The Nonhuman Rights Project began but did not conclude its arguments for a writ of habeas corpus for Happy, which in U.S. law reports unlawful detention of a person and forces that person’s custodian to prove why they should be imprisoned. It’s the first such case for an elephant in the country.

The parties will resume the proceedings Jan. 6, 2020. The Nonhuman Rights Project is asking Tuitt to create common law personhood for Happy for the single purpose of having the right to bodily autonomy, said the group’s president, Steven Wise.

He referenced the 1772 case of enslaved African James Somerset, which held that slavery was unsupported by common law in England and Wales.

“James Somerset walked into court a thing [and] walked out a person,” Wise said.

Tuitt seemed unconvinced by Somerset and other examples Wise offered.

“But that was a human being,” she said.

Wise described personhood as having a capacity for rights, like an empty water bottle.

“When you make a person,” he said, “you’re constructing a rights container.” He cited case law that says the words “human” and “person” are not synonyms, that even a river could be a person.

“‘Person’ means that the judicial system has decided … an entity is important enough to have the capacity for rights,” Wise said.

One of the bases of the Nonhuman Rights Project’s argument is that Happy passed the mirror self-recognition test.

“Happy is indeed a self-conscious being who understands that she is Happy,” Wise said Monday.

Tuitt questioned the validity of the tests on which the group built its arguments.

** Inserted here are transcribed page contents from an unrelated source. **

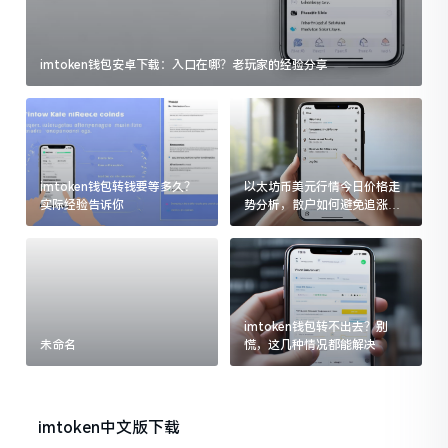
imtoken钱包安卓下载：入口在哪？老玩家的经验分享
imtoken钱包转钱要等多久？
以太坊币美元行情今日价格走
实际经验告诉你
势分析，散户如何避免追涨杀
跌被套牢
imtoken钱包转不出去？别
未命名
慌，这几种情况都能解决
imtoken中文版下载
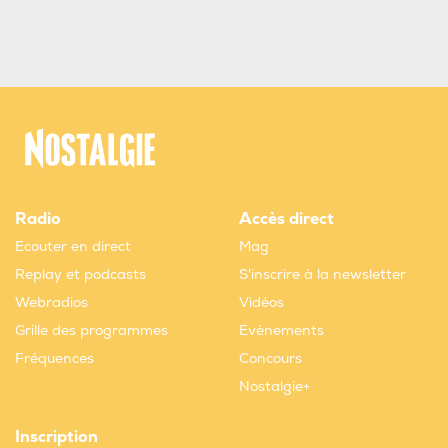
Radio
Accès direct
Ecouter en direct
Mag
Replay et podcasts
S'inscrire à la newsletter
Webradios
Vidéos
Grille des programmes
Evènements
Fréquences
Concours
Nostalgie+
Inscription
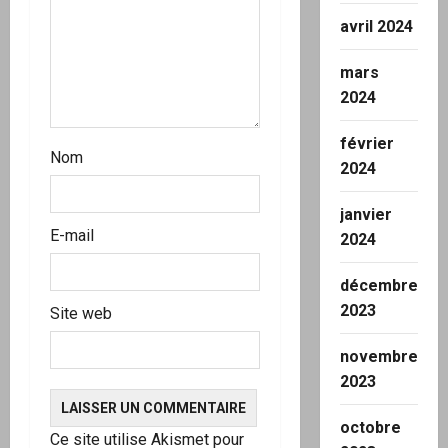
avril 2024
mars
2024
février
Nom
2024
janvier
E-mail
2024
décembre
2023
Site web
novembre
2023
octobre
Ce site utilise Akismet pour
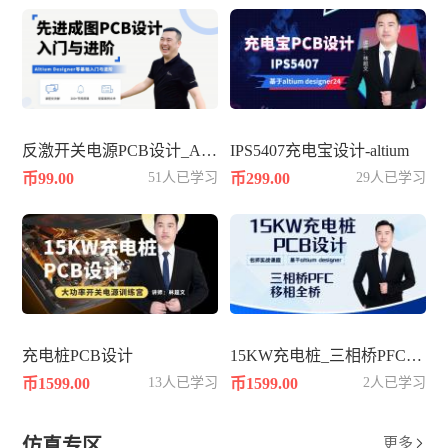
反激开关电源PCB设计_AD25
IPS5407充电宝设计-altium
币99.00
51人已学习
币299.00
29人已学习
充电桩PCB设计
15KW充电桩_三相桥PFC_移相全桥
币1599.00
13人已学习
币1599.00
2人已学习
仿真专区
更多

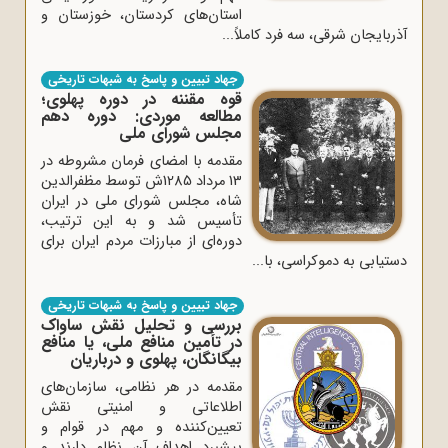
استان‌های کردستان، خوزستان و
آذربایجان شرقی، سه فرد کاملاً...
جهاد تبیین و پاسخ به شبهات تاریخی
قوه مقننه در دوره پهلوی؛
مطالعه موردی: دوره دهم
مجلس شورای ملی
مقدمه با امضای فرمان مشروطه در
13 مرداد 1285ش توسط مظفرالدین
شاه، مجلس شورای ملی در ایران
تأسیس شد و به این ترتیب،
دوره‌ای از مبارزات مردم ایران برای
دستیابی به دموکراسی، با...
جهاد تبیین و پاسخ به شبهات تاریخی
بررسی و تحلیل نقش ساواک
در تأمین منافع ملی، یا منافع
بیگانگان، پهلوی و درباریان
مقدمه در هر نظامی، سازمان‌های
اطلاعاتى و امنیتى نقش
تعیین‌کننده و مهم در قوام و
پیشبرد اهداف آن نظام دارند و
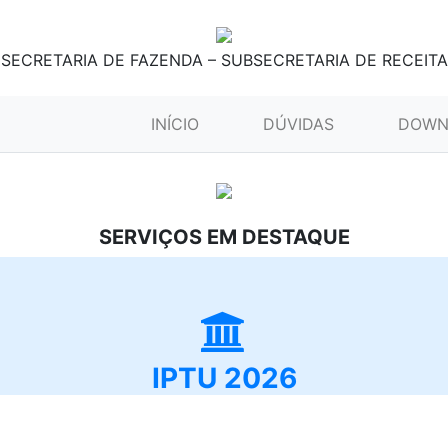
SECRETARIA DE FAZENDA – SUBSECRETARIA DE RECEITA
(CURRENT)
INÍCIO
DÚVIDAS
DOWN
SERVIÇOS EM DESTAQUE
IPTU 2026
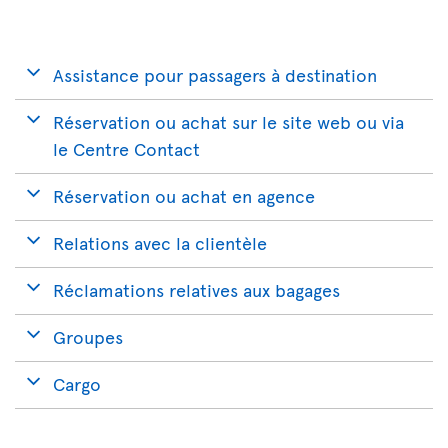
Assistance pour passagers à destination
Réservation ou achat sur le site web ou via
le Centre Contact
Réservation ou achat en agence
Relations avec la clientèle
Réclamations relatives aux bagages
Groupes
Cargo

“How do you know that?” she asked.

Attorney Joe Wilson argued Monday to be allowed to file a friend-of-the-court brief in the case.

Wilson used a slippery-slope argument to say that if the court granted legal personhood rights to Happy, those same rights might eventually be granted to livestock as well, depriving people of dairy and protein.

The Nonhuman Rights Project says its interests stop at Happy.

At one point, Wise suggested Tuitt go visit Happy herself.

“Perhaps we will all go see Happy,” said Tuitt.